— WORK TASK —
Copy out each line below in which the string "RedmiBook" appears.
[DATA FOR ANALYSIS — start]
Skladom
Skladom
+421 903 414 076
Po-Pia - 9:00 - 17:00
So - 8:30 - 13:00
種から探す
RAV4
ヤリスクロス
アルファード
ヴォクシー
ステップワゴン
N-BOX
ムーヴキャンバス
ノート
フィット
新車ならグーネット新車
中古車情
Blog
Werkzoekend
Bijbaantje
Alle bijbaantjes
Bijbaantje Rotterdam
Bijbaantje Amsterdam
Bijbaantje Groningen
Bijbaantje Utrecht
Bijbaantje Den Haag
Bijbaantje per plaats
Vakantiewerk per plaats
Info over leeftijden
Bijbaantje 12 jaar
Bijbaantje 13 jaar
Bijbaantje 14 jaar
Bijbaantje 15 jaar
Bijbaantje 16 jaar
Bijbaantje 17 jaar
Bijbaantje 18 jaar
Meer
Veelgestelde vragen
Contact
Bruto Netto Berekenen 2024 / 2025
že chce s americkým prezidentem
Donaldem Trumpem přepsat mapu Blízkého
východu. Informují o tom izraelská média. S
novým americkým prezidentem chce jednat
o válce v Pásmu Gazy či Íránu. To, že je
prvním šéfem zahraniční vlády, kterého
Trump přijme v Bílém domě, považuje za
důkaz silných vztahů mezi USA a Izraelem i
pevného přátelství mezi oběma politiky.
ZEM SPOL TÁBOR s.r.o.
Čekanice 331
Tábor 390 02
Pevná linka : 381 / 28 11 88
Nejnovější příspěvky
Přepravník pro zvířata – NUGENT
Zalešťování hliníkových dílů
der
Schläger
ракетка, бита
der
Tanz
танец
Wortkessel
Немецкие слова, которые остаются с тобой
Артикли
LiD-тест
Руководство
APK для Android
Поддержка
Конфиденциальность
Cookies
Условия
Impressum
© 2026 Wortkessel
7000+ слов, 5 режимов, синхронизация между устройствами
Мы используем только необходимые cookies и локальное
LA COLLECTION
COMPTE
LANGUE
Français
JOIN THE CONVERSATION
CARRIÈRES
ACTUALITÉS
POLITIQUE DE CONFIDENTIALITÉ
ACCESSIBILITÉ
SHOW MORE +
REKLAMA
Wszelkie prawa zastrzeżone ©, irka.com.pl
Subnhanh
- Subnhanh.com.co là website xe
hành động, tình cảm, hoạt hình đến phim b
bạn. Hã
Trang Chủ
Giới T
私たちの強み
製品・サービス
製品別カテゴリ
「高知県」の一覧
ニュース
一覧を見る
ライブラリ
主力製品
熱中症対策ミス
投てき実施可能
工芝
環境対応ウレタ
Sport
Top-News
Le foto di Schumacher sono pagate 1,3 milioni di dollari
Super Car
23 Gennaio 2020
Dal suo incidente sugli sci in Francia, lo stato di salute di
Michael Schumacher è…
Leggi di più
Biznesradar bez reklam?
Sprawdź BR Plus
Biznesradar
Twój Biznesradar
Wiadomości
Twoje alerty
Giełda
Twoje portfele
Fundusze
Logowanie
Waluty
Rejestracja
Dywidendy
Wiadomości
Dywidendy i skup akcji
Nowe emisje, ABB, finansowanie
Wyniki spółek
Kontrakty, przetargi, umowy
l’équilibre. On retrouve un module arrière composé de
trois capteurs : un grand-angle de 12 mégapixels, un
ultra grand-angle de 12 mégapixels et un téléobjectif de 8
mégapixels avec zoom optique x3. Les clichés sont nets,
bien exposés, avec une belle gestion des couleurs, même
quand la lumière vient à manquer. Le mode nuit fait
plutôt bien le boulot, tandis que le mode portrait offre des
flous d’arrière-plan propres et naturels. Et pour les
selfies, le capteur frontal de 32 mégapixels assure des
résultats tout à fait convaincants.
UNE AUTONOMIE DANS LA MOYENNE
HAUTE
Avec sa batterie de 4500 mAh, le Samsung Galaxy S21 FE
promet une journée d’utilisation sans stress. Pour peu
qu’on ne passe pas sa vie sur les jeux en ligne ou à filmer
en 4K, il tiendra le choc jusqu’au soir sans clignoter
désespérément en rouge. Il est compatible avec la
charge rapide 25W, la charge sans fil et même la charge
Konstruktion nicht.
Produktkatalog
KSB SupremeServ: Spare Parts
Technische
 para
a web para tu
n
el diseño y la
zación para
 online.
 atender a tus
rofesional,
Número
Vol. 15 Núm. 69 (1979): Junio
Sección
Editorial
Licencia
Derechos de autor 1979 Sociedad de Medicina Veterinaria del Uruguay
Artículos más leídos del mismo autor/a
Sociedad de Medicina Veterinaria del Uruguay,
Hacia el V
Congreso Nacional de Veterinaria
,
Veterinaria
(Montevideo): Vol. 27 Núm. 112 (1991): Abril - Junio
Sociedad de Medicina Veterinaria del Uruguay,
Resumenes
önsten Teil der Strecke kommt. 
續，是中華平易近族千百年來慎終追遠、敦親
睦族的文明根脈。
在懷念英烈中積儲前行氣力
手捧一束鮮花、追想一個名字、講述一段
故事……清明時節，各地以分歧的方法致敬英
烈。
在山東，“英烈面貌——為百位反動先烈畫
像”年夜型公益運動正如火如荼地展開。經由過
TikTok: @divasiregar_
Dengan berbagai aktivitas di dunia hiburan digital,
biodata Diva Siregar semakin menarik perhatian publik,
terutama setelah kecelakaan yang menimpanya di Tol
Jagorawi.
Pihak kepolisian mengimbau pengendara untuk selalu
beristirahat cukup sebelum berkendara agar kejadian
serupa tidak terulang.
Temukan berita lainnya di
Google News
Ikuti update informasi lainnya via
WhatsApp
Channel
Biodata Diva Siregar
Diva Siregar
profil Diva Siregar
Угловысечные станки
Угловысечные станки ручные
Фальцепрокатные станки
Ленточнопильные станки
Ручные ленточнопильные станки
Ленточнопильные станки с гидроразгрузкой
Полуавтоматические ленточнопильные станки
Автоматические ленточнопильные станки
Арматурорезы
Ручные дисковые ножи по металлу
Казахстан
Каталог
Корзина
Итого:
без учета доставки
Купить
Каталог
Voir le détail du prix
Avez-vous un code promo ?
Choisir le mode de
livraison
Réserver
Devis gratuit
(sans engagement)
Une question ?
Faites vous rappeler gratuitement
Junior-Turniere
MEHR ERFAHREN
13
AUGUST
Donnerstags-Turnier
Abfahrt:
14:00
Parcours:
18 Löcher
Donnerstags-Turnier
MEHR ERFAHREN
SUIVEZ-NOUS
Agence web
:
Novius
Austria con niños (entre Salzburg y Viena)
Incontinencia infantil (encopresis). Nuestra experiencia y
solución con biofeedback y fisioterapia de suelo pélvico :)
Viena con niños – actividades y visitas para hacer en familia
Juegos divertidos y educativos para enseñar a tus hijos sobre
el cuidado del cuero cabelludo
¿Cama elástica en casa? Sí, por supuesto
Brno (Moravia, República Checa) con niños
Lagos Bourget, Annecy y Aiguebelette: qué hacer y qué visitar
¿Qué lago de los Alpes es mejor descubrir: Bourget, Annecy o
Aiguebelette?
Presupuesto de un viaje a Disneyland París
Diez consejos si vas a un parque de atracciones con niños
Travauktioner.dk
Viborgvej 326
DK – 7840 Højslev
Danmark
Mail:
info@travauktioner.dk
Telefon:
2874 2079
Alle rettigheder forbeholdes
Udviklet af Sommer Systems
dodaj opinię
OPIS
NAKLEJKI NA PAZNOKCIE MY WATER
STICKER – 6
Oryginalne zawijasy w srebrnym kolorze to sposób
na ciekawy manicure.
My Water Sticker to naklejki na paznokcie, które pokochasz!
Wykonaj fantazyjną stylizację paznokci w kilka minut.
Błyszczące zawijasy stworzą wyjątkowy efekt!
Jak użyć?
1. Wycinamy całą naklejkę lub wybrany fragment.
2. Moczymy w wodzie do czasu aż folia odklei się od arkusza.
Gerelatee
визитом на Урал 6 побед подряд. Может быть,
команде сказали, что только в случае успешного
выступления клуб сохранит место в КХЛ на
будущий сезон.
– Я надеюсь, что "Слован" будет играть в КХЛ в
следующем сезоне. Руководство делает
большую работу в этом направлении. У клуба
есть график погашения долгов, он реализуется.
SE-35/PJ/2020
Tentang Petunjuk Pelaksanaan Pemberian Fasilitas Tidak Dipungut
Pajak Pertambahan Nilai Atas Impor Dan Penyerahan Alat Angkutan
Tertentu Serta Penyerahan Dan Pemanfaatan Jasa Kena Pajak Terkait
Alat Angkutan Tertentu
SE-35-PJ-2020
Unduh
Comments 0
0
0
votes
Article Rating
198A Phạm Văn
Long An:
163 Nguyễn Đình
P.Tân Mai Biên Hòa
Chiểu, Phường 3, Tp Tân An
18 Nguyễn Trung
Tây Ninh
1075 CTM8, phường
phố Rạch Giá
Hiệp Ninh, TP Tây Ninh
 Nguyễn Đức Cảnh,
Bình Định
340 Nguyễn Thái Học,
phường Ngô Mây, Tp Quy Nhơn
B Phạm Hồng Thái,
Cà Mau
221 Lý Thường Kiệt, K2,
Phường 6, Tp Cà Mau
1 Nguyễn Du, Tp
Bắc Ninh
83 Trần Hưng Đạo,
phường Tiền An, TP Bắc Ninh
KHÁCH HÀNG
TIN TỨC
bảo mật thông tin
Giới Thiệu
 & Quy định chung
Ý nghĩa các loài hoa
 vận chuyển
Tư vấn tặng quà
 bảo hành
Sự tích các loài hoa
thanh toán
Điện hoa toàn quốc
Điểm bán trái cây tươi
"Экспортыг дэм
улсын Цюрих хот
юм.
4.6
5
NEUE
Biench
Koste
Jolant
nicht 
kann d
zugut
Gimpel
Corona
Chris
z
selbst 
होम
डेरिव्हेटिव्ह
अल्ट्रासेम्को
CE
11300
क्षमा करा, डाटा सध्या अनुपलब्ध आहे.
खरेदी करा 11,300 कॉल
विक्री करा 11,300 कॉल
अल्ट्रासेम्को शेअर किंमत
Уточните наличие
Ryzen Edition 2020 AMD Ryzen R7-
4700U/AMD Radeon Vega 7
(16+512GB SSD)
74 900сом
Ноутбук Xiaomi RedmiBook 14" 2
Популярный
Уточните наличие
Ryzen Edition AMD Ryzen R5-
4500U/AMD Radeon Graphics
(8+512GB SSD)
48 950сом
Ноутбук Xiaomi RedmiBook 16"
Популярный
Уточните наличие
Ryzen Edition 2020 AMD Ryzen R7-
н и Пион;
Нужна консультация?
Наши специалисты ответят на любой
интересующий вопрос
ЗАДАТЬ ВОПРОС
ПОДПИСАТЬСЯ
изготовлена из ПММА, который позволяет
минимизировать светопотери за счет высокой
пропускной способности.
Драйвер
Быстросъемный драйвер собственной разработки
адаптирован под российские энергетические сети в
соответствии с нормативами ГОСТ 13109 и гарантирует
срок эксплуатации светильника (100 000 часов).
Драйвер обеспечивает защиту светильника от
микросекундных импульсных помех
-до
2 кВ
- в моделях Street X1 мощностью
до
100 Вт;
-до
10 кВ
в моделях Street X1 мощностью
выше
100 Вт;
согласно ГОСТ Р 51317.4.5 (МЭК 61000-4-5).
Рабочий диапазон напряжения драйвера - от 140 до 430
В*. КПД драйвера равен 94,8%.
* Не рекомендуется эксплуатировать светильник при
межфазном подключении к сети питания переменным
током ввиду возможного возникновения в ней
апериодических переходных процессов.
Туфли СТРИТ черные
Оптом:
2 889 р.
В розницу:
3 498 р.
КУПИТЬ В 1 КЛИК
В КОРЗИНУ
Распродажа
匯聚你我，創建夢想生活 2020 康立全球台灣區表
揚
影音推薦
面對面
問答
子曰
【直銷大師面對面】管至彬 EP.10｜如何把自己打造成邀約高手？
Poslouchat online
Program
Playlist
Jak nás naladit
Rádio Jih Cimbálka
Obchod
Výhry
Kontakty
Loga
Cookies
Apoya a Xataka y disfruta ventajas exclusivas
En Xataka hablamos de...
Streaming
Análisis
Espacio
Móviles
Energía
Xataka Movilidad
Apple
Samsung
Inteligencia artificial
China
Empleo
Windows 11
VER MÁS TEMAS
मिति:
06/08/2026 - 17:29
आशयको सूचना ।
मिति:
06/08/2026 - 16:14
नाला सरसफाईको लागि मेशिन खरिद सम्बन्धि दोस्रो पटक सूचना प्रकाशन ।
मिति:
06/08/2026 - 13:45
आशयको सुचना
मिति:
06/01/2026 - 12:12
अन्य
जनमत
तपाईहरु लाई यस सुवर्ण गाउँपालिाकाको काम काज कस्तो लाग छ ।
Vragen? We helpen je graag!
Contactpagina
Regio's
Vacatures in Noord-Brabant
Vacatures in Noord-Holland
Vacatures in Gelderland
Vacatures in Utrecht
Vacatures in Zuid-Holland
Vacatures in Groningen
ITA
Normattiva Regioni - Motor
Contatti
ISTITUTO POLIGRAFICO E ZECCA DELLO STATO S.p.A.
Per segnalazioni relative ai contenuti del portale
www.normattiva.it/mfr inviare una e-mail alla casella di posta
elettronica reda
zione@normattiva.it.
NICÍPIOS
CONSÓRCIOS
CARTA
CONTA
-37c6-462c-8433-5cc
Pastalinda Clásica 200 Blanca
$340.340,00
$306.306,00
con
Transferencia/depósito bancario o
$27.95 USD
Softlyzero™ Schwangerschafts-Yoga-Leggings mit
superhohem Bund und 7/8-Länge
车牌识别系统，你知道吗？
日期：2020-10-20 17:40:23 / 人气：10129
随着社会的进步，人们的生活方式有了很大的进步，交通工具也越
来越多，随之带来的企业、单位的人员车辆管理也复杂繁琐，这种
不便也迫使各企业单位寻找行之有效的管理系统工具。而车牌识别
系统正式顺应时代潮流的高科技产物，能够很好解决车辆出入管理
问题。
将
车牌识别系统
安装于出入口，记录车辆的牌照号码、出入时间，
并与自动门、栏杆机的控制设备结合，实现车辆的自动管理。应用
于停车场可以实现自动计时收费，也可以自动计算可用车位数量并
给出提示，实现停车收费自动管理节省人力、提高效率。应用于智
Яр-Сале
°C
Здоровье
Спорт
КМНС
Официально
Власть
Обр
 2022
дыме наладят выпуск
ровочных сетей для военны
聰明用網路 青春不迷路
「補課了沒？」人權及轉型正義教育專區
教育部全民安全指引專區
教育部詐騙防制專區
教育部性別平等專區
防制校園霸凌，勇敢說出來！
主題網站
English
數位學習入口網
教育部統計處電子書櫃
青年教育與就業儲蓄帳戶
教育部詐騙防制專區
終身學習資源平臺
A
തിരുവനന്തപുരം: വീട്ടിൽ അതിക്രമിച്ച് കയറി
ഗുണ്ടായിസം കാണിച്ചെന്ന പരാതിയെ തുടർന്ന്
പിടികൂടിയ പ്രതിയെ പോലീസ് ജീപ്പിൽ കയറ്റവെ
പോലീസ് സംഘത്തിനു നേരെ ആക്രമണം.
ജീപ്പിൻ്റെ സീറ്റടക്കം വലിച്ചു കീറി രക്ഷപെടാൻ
[DATA FOR ANALYSIS — finish]
— OUTPUT BELOW —
Ноутбук Xiaomi RedmiBook 14" 2
Ноутбук Xiaomi RedmiBook 16"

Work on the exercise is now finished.